> **Problem description**
What is needed is the number of lines in the data below that include "RKUHP", stated by itself.

*** Extracted data Section Begins ***

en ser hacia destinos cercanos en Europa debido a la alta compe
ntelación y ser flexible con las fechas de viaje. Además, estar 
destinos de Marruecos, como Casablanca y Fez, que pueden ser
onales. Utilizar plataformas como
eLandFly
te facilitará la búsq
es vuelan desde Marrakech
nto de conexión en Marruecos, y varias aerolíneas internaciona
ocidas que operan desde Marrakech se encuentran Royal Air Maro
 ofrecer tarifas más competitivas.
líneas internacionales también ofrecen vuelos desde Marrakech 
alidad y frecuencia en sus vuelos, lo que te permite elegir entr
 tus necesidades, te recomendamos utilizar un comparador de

*** Extracted data Section Ends ***
*** Extracted data Section Begins ***

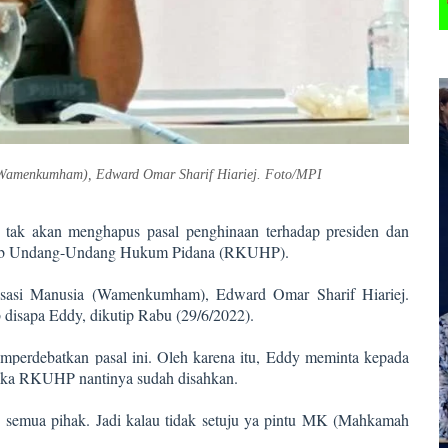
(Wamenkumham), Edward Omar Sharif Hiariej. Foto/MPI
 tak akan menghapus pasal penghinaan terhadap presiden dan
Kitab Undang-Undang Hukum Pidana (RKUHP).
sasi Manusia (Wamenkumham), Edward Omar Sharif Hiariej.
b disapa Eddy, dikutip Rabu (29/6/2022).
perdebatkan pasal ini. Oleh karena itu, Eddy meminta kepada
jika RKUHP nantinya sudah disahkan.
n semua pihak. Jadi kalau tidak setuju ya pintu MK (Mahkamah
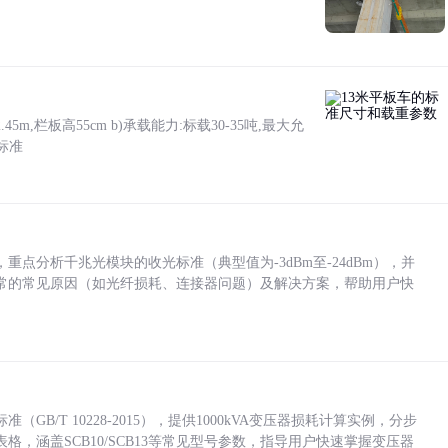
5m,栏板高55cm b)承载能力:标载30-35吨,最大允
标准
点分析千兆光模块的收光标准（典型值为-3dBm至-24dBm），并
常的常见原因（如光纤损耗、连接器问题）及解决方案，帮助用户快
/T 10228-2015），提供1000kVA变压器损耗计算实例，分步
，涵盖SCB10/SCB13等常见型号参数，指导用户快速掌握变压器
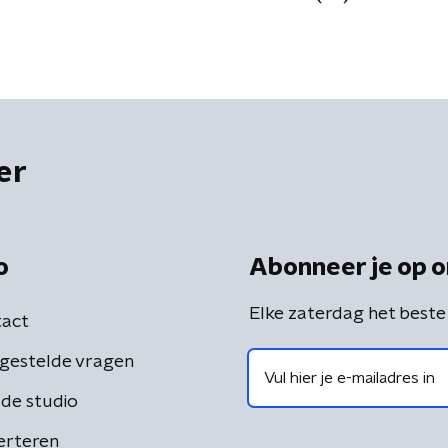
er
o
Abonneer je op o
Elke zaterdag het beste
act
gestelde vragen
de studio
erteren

*** Extracted data Section Ends ***
*** Extracted data Section Begins ***

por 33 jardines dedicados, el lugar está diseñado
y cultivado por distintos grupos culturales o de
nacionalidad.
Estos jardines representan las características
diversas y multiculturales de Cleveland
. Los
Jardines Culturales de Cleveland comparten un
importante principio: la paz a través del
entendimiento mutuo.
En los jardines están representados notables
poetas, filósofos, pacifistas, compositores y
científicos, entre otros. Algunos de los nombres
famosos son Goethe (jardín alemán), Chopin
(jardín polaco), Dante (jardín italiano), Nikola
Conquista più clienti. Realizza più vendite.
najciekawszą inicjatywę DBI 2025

*** Extracted data Section Ends ***

> **Output for this exercise**
2